In 1966, Chuck Runge was working for the Atomic Energy Commission, writing programs on a machine at Iowa State University. Rice visited the campus on a recruiting drive and Runge interviewed with Moore that March. Runge joined the company in June, but quickly became disillusioned with the no-software decree, and was convinced the project would never ship. He found a like-minded engineer in Dave Masters, who knew Fairchild president Bob Noyce.

The two approached Noyce with the idea of developing a new computer design. The system was initially pitched as a controller for Fairchild Instrumentation's new Sentry product, a software-controlled semiconductor testing system. This produced the 24-bit Fairchild FST-1, as well as the FACTOR programming language used to program the test suites. Although it was by most measures a general-purpose minicomputer, Fairchild was uninterested in marketing it as such.
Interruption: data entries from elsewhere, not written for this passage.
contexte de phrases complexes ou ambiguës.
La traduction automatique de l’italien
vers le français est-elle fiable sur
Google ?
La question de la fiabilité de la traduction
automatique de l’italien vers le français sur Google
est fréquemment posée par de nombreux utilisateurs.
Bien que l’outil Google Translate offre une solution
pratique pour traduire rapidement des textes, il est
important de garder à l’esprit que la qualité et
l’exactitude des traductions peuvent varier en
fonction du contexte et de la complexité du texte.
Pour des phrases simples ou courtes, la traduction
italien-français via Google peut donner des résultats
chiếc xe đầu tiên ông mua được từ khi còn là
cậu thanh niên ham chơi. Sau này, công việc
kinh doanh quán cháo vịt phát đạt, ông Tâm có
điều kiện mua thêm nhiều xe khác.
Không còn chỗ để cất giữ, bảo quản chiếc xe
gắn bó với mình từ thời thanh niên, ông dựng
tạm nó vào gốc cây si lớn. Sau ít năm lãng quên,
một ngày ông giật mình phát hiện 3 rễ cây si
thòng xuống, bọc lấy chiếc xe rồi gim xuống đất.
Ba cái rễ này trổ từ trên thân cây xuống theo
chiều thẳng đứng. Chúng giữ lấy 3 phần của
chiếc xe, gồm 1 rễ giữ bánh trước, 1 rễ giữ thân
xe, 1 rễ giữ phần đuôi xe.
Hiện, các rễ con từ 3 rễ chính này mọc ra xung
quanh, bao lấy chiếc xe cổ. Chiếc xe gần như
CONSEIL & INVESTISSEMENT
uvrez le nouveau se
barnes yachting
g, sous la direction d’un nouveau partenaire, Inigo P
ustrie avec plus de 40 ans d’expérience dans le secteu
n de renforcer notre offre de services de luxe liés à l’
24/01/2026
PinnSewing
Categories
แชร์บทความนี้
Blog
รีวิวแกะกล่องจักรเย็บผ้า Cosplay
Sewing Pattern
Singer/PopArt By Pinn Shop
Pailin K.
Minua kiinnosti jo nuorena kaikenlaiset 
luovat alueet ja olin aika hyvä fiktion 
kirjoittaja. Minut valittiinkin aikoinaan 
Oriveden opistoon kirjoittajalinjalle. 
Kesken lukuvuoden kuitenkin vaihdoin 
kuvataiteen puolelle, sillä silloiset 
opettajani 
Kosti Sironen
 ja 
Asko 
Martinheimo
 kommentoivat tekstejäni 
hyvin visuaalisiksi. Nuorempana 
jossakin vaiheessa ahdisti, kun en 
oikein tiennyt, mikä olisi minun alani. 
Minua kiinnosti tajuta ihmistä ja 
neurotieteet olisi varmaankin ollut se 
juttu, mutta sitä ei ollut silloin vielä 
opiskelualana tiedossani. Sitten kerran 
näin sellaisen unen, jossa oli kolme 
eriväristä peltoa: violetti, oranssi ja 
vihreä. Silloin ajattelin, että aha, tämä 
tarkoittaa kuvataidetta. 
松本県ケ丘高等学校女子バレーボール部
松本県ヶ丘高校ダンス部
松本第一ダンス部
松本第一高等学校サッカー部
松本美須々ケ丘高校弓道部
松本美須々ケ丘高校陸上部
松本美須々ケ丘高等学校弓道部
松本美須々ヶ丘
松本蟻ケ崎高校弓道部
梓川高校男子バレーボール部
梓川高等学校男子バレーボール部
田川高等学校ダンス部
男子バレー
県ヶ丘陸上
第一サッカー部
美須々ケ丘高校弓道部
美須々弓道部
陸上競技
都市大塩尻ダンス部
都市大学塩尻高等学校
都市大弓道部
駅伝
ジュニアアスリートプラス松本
At the time, the timesharing market was developing rapidly, and had split into two solution classes; the minicomputer end was aimed at smaller users who would buy a complete system for in-house use, like the HP 2100, while at the other end were large mainframes that sold services on a per-minute basis to users on remote computer terminals, like the GE 635. In 1968, Runge and Masters left Fairchild to form TENET with the intent of building a mid-range system with the price of the mini offerings but the power of the mainframes.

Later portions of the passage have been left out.